Se inicialmente as pedras são secas e um pouco soltas, mais acima ficam mais fixas, mas bem mais escorregadias. Um passo em falso e temos o caldo entornado. Aos poucos fui subindo o que para mim estava a ser um sacrifício. Roguei várias pragas e chamei vários nomes à “Besta”. Vejam lá que tipos de insultos fiz, tendo aquela extensão um nome daqueles.
Nunca demorei tanto a fazer 1 KM, a água já tinha terminado e o corpo não estava a reagir nada bem àquele acumular. Se até ali tinha tudo corrido na perfeição, o caldo entornou por completo. As pernas começaram a queixar-se e não tinha nada comigo para poder alimentar ou beber.

Besta feita. Yuuupiii!


Nabice minha, talvez por pouca experiência, mas não soube gerir aquela subida. Ainda tive a oportunidade de beber pelo riacho que pelas pedras percorria, como tantos o faziam, mas não, não era necessário, afinal já estou a chegar ao topo, ou pensava eu que sim. 
Finalmente no cimo, o meu pensamento foi de que o pior já estava feito. De facto, a pior subida estava feita, mas ainda tinha uma descida enorme até ao final.
Penso que um dos erros da organização foi não ter referido a passagem por este percurso, antecipadamente. Certamente a minha decisão seria ir para outra distância, ou talvez uma preparação diferente mesmo em termos de suplementos. Dos poucos géis que levei, em vez de ter tomado mal iniciei a subida (mais uma burrice minha), tomei apenas no final, e que a partir daí não teria mais nenhum.

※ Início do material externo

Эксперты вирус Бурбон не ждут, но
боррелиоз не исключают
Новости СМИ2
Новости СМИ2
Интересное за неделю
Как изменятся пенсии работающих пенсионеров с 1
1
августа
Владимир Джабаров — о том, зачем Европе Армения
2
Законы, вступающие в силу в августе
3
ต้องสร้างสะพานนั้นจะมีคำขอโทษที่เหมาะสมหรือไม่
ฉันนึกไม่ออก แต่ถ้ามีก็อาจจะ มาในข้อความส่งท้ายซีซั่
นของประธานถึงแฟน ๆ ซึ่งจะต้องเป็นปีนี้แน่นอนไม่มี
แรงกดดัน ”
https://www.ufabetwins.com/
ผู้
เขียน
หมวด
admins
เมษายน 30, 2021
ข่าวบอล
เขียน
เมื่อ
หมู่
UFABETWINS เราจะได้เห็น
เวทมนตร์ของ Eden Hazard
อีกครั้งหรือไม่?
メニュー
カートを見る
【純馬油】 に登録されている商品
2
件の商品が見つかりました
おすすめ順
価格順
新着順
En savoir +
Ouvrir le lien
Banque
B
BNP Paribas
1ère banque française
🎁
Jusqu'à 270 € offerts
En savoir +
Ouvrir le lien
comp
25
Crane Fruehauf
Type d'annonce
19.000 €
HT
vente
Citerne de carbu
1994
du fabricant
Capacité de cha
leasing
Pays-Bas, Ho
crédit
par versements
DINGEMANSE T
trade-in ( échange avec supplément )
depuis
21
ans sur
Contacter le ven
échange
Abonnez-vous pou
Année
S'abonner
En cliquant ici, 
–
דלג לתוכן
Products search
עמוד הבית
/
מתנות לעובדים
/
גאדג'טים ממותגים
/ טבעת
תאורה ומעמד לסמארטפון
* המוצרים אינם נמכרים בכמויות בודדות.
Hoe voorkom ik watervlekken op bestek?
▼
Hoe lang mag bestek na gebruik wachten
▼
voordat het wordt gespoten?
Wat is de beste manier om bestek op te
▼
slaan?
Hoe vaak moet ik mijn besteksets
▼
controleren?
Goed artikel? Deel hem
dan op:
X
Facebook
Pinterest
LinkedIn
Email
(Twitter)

Nova passagem pelo abastecimento e encho os bidões de água para finalmente beber. Coisa que já devia ter feito antes, mas que já era tarde demais. A mesa já parece estar um pouco abandalhada, e fico um pouco reticente neste aspecto, que houve grande desleixo a meu ver.
Volto a correr, ou tentar fazer algo semelhante. Por um trajecto que pessoalmente não gosto. Tipo de terreno escorregadio com bastante pedra solta e buracos, fácil para fazer uma entorse. Era a descer, e pensei que aqui conseguisse recuperar fôlego e ao beber com maior frequência conseguia melhorar. Mas não estava a conseguir. 
Houve a necessidade de parar e caminhar. As pernas não estavam a reagir da melhor forma e estava a sentir os músculos presos. Bebendo água melhorava, mas ao iniciar a corrida a situação piorava.

Descida louca!
Descida a serra, poucos quilómetros faltavam, mas já não dava para mais. Sentia cada vez mais os músculos presos, e inicio de cãibras. Repetidamente dizia “Raios parta a besta”, mas já não valia de nada. Quando pensei que tudo tinha corrido da melhor forma, a freita mostrou que não era desta forma que tinha que a abordar, e deu-me uma lição que nunca tinha levado antes.
Já não havia remédio que me tirasse aquele incomodo todo, apenas o final e a meta, poderiam abrandar aquelas dores. Após a longa descida, seguimos novamente pela última aldeia, e finalmente a prometida meta que ansiava alguns quilómetros atrás. Atravessada a meta, os músculos orgulharam-se tanto de mim, que fizeram uma vénia, caíndo por completo.

Caminho da meta!
Esquecendo um pouco o empeno que arrecadei, e pensando bem naquilo que foi a prova, gostei num modo geral. Tem trilhos técnicos e bastante desafiantes, e ao mesmo tempo paisagens de arregalar os olhos. A “Besta”, tenho a dizer que sim é um percurso algo complicado, mas possível de ser feito com boa gestão e com calma.
Um dos pontos fracos para mim nesta prova foi o abastecimento, tanto durante a prova como no final, e saliento o final por falta dele. Este último ponto é opinião pessoal, e a meu ver houve falha de comunicação pelo menos relativamente aos locais de passagem no momento da inscrição. Pelo simples facto que a "besta", é algo que exige muito de nós, e que nem todos podem estar preparados. De resto, marcações bem visíveis, e existia pessoal espalhado ao longo de toda a prova para ajudar, mesmo em locais mais perigosos. Uma prova bastante desafiante e com bastante potencial para crescer, se assim o pretenderem.